Backward masking

What we talk about when we talk about old-school.

Now that your average Spin/Details reader has soaked up the benefits of dressing, talking, dancing, and stockpiling vinyl like an old-school b-boy, the question that begs to be asked is: What exactly do we mean by “old school”?

Smokin Grooves Tour: Public Enemy, Cypress Hill, Wyclef Jean, Busta Rhymes, Gang Starr, Black Eyed Peas

KeyArena, Tuesday, August 18

Most Mase fans were barely even teething in the late ’70s and ’80s, when hip-hop was also in its infancy. Listen to the big hits by early rappers like MC Shan and U.T.F.O., and the sound is quaint by today’s standards. Anyone with the romantic view that the early days were free of mercenary concerns hasn’t heard the story behind Sugar Hill Gang’s “Rapper’s Delight”—a music exec’s attempt to exploit what he thought was a passing fad. With the limits of early-’80s technology, the real value of rap music from those years lies in the excitement to be found in any art form under construction—if you lived through it, those songs will never sound that good again.

Suburban b-boys may think they’re lionizing the old school when they don their Adidas shell-toes, but what they’re really nostalgic for is what local rapper Samson S. jokingly dubs “middle school”: the late-’80s and early-’90s heyday of De La Soul, Tribe Called Quest, Run DMC, Public Enemy, and Gang Starr.

Could it be possible that since the deaths of Tupac Shakur and the Notorious B.I.G., rap fans are sick of the ultraviolent gangsta hegemony? It happens all the time that rock musicians hide backgrounds of education or privilege, and sadly rappers joined in, denying their idealism in order to establish their street cred. The late-’80s role model wasn’t hard gangsta, it was enlightened boho, and acts of the time weren’t afraid to say they had more on their minds than where their next million dollars/bottle of Cristalle were coming from. Showing his idealistic middle-school roots on Gang Starr’s new record, Moment of Truth, Guru says of his music, “There’s always a message involved.”

Then again, the nostalgia could stem from the reign of simplistic acts like Master P and Puff Daddy.
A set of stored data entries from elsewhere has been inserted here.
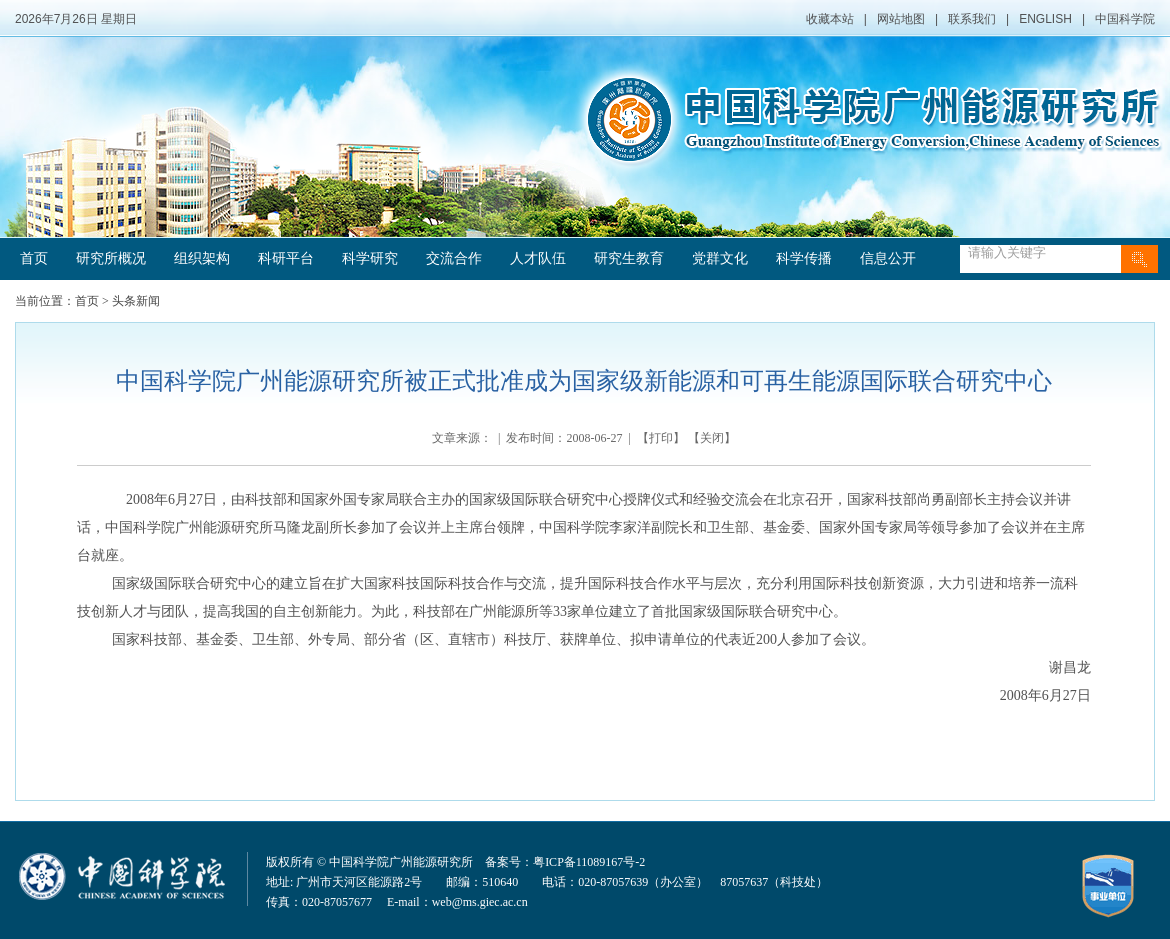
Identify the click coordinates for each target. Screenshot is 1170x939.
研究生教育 (629, 258)
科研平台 (286, 258)
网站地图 (901, 19)
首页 (34, 258)
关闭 (712, 438)
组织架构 (202, 258)
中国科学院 (1125, 19)
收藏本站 (830, 19)
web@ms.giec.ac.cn (480, 902)
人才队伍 (538, 258)
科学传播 (804, 258)
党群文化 (720, 258)
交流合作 (454, 258)
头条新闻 (136, 301)
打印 (661, 438)
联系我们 (972, 19)
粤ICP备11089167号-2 (589, 862)
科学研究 (370, 258)
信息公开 (888, 258)
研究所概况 (111, 258)
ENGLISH (1045, 19)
Maybe folks are missing the middle-schoolers’ sheer musical variety. A group like De La Soul made no bones about its pop, rock, and jazz influences—not just Top 40, but Lou Reed, obscure synth-pop, even Schoolhouse Rock. Fugees rapper Wyclef Jean, who usually busts out a guitar at least once in his live sets, recently announced that he’d produce a new Earth, Wind & Fire record.

Jean is just one of the artists on the nostalgia-stoking lineup for this year’s Smokin’ Grooves Tour, which stops in Seattle this week. Public Enemy and Gang Starr are also on the bill; both groups recently released their first new records in four years. Another hip-hop group from the early ’90s that seemed in danger of breaking up, Cypress Hill, returns for its third year on the tour—its first with Sen-Dog returning to the fold after a two-year absence.
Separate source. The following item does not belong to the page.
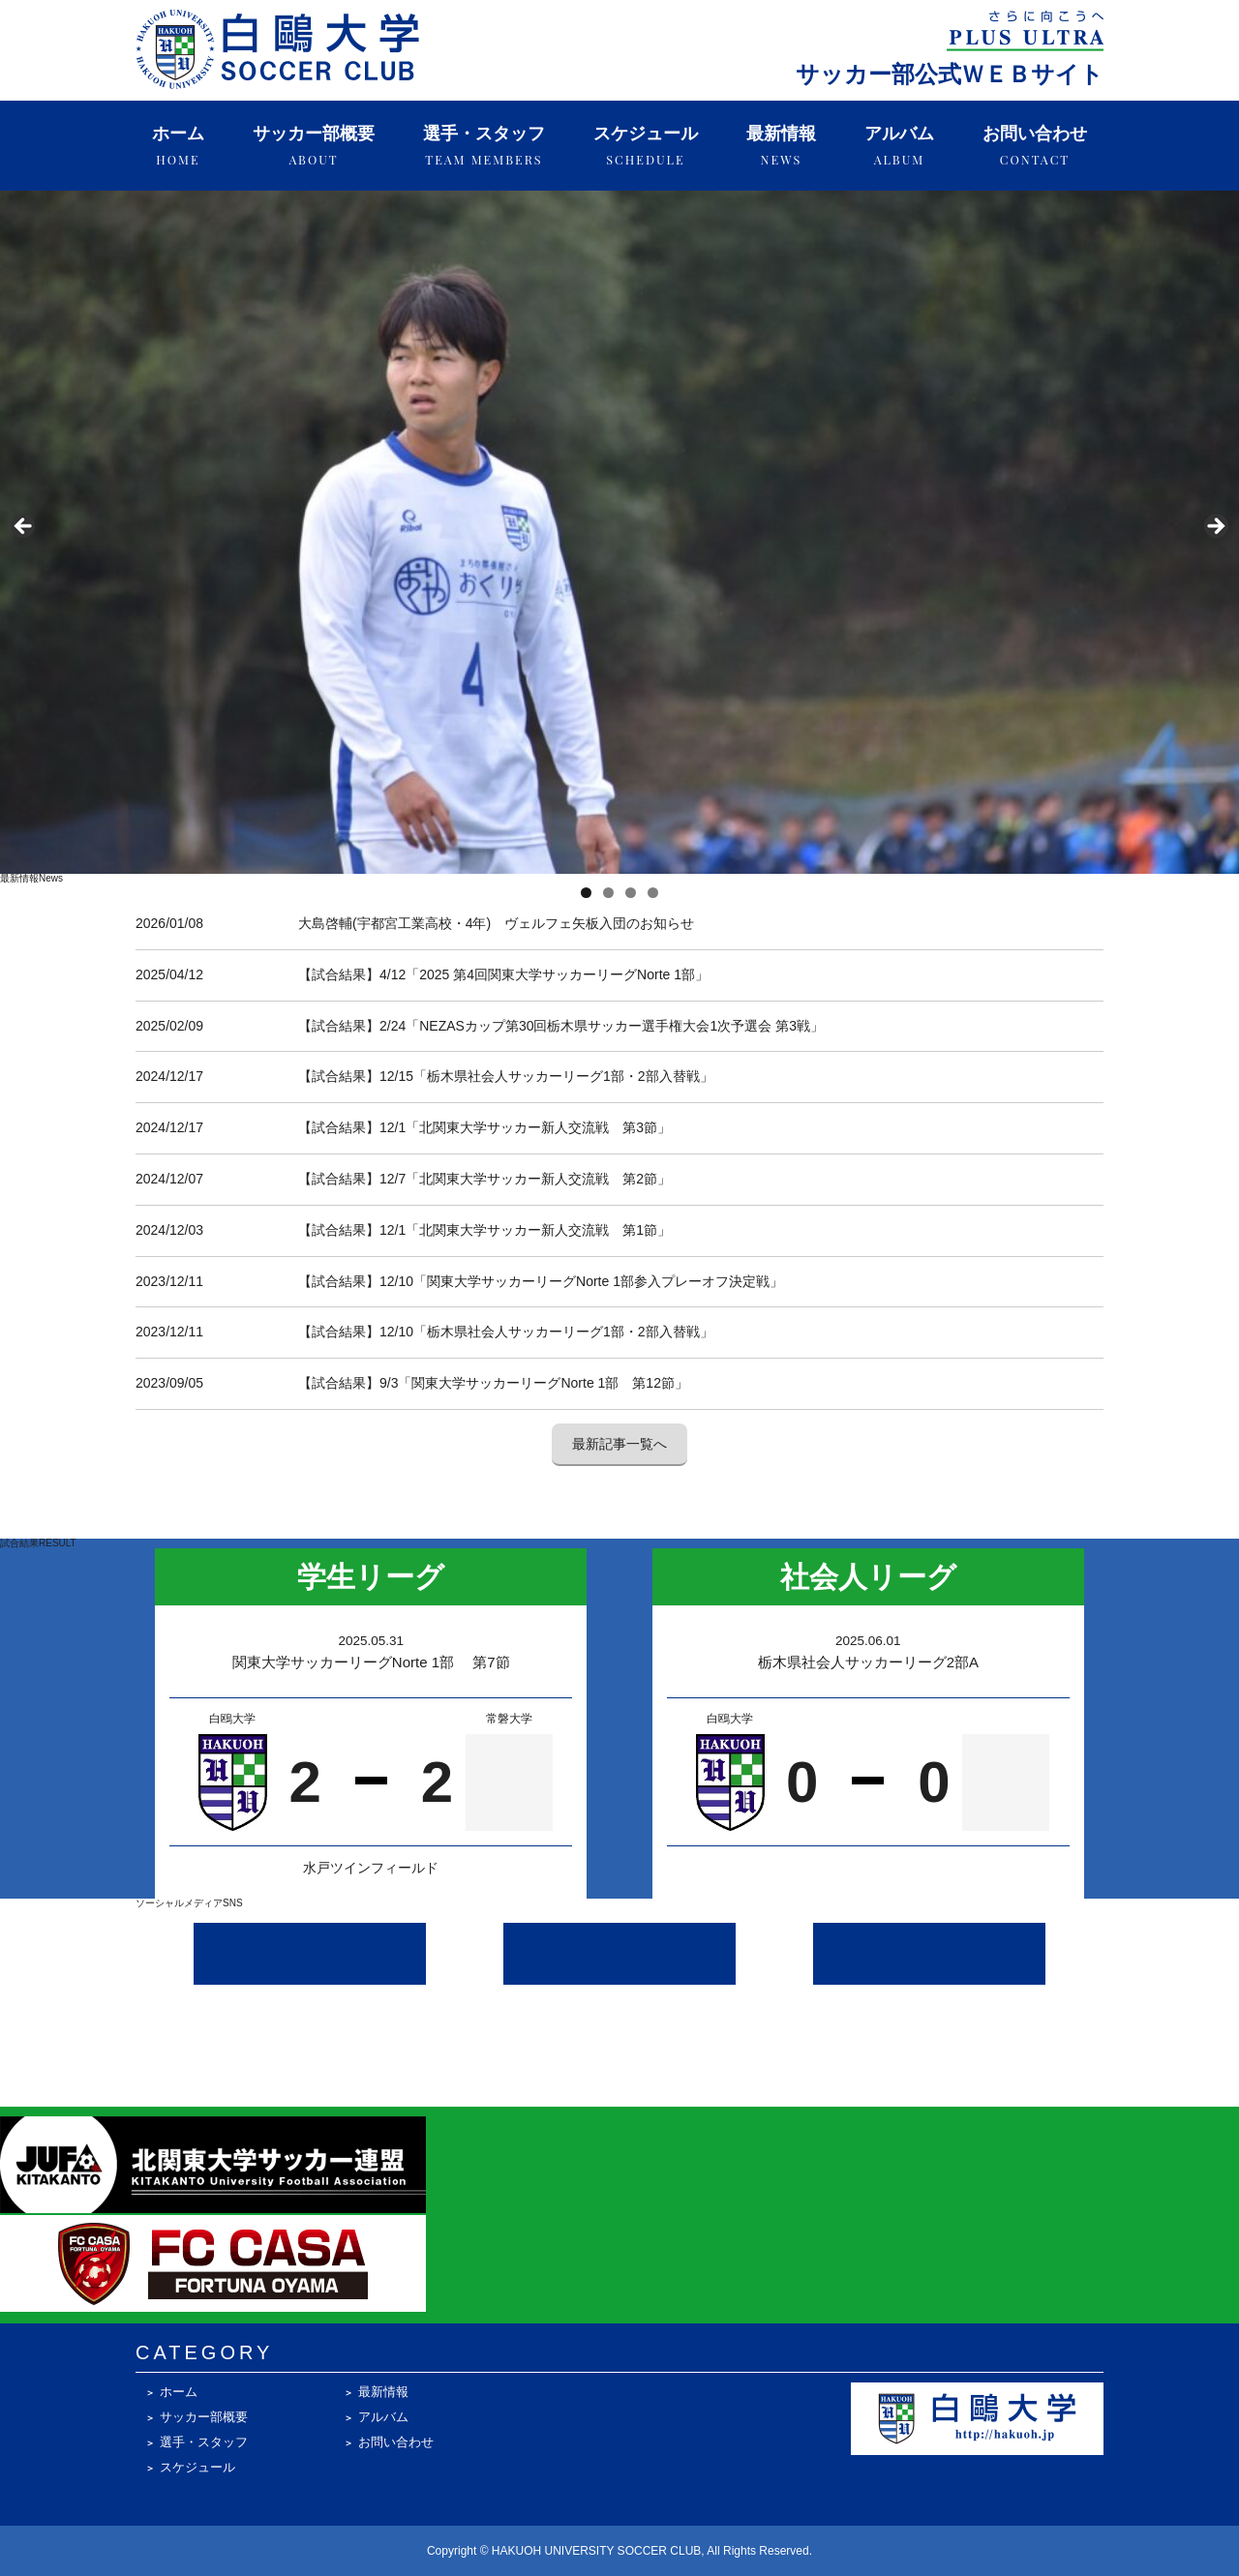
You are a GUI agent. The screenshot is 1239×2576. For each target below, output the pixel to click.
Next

But maybe the harbinger of hip-hop’s next wave is openers Black Eyed Peas, who sample the same sources as their predecessors on their Interscope debut, Behind the Front. A sign of the times is their use of the familiar synth riff from 1984’s “White Horse”—a song that’s made it onto such varied genre compilations as ’80s Hot Dance Trax, Best of Old School, and Best of ’80s Rock.

At least one person who was there back in the day, approves of the nostalgia: “The ’80s was classic hip-hop, and classic styles are timeless,” Guru noted recently. “Just like how the ’70s were revisited last year in music and fashion, people now are revisiting the ’80s’ hip-hop style.”